This archive report was first published on 27 September 2019.
The Kenyan government has taken drastic measures to reduce public expenditure and operate within its financial means.
On September 25, 2019, acting Treasury Cabinet Secretary Ukur Yatani announced nine measures to deal with a bloated public expenditure.
One of the measures includes suspending all benchmarking and study tours until further notice.
Government delegates for missions abroad will be limited to a maximum of four persons, including the Cabinet Secretary.
Domestic air travel will be restricted to economy class, and purchases of newspapers and furniture will be slashed by 75 per cent.
Accounting officers have been ordered to conduct all government-sponsored trainings in the country, except for highly specialised courses.
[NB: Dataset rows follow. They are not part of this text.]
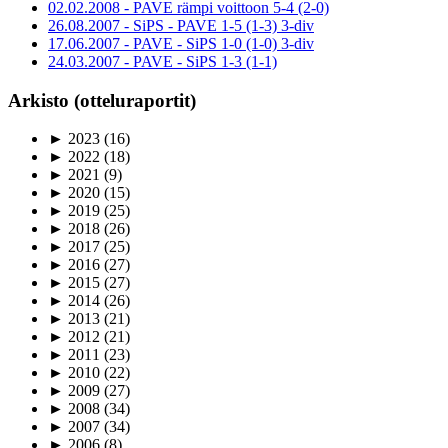
02.02.2008 - PAVE rämpi voittoon 5-4 (2-0)
26.08.2007 - SiPS - PAVE 1-5 (1-3) 3-div
17.06.2007 - PAVE - SiPS 1-0 (1-0) 3-div
24.03.2007 - PAVE - SiPS 1-3 (1-1)
Arkisto (otteluraportit)
►
2023
(16)
►
2022
(18)
►
2021
(9)
►
2020
(15)
►
2019
(25)
►
2018
(26)
►
2017
(25)
►
2016
(27)
►
2015
(27)
►
2014
(26)
►
2013
(21)
►
2012
(21)
►
2011
(23)
►
2010
(22)
►
2009
(27)
►
2008
(34)
►
2007
(34)
►
2006
(8)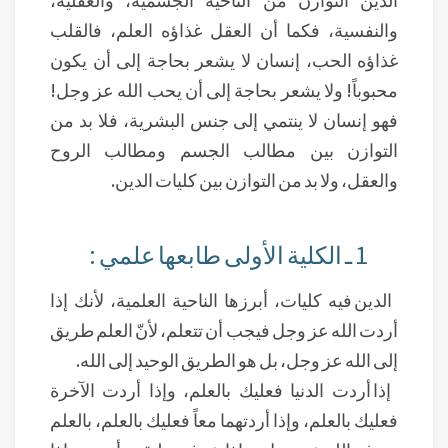
والنفسية، فكما أن العقل غذاؤه العلم، فالقلب
غذاؤه الحب، إنسان لا يشعر بحاجة إلى أن يكون
محبوباً! ولا يشعر بحاجة إلى أن يحب الله عز وجل!
فهو إنسان لا ينتمي إلى جنس البشرية، فلا بد من
التوازن بين مطالب الجسم ومطالب الروح
والعقل، ولا بد من التوازن بين كليات الدين.
1 ـ الكلية الأولى طابعها علمي :
الدين فيه كليات، أبرزها الناحية العلمية، لأنك إذا
أردت الله عز وجل فيجب أن تتعلم، لأنّ العلم طريق
إلى الله عز وجل، بل هو الطريق الوحيد إلى الله.
إذا أردت الدنيا فعليك بالعلم، وإذا أردت الآخرة
فعليك بالعلم، وإذا أردتهما معاً فعليك بالعلم، بالعلم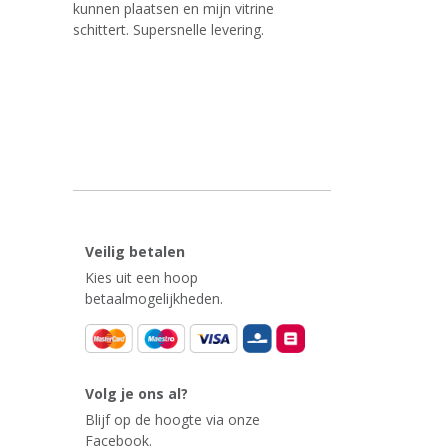
kunnen plaatsen en mijn vitrine
schittert. Supersnelle levering.
Veilig betalen
Kies uit een hoop
betaalmogelijkheden.
Volg je ons al?
Blijf op de hoogte via onze
Facebook.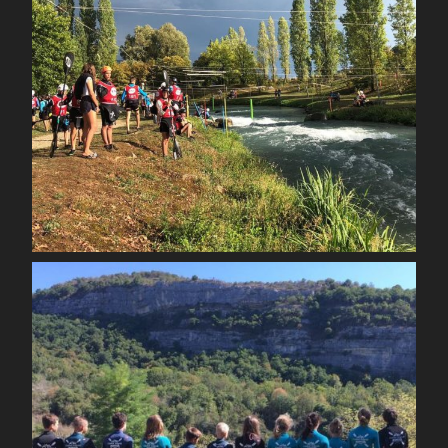
Sep 3
spcoccanoekayakduloup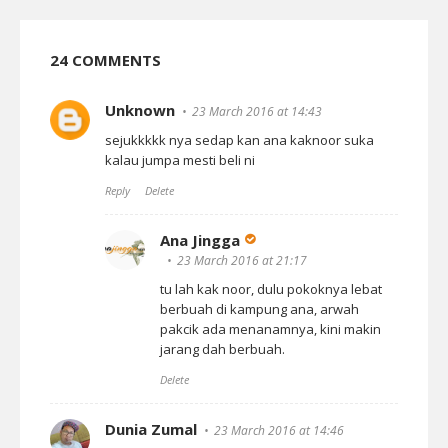
24 COMMENTS
Unknown
23 March 2016 at 14:43
sejukkkkk nya sedap kan ana kaknoor suka
kalau jumpa mesti beli ni
Reply
Delete
Ana Jingga
23 March 2016 at 21:17
tu lah kak noor, dulu pokoknya lebat
berbuah di kampung ana, arwah
pakcik ada menanamnya, kini makin
jarang dah berbuah.
Delete
Dunia Zumal
23 March 2016 at 14:46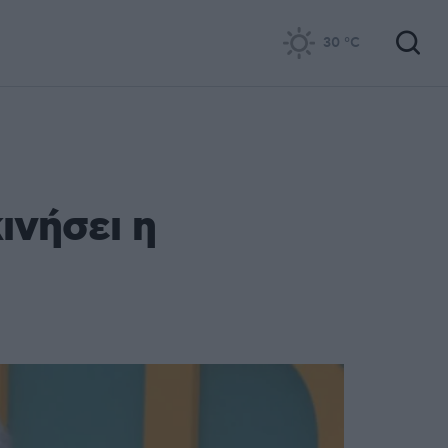
30
°C
ινήσει η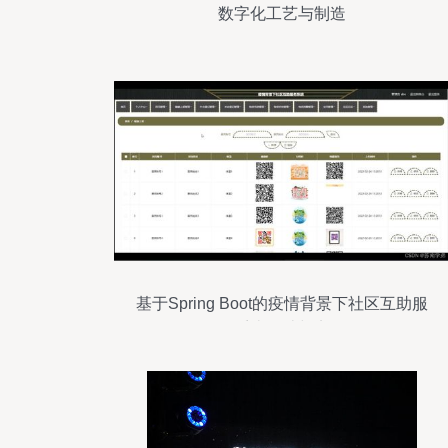
数字化工艺与制造
基于Spring Boot的疫情背景下社区互助服
务系统设计与实现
The government has also ordered that provision of newspapers to all categories of staff be rationalised to restrict the spending to a quarter of the current budget.
Entities are encouraged to use technology and transact business through teleconference or use foreign missions and embassies abroad to transact government business.
International meetings, workshops, seminars, and study tours will be justified in terms of the benefits to the people of Kenya.
The government has also restricted the use of government transport outside official working hours and will require written authority from the accounting officers.
Additionally, civilian number plates on government vehicles will be restricted.
According to Mr Yatani, the measures will ensure that the government operates within its financial means and maintains macroeconomic stability.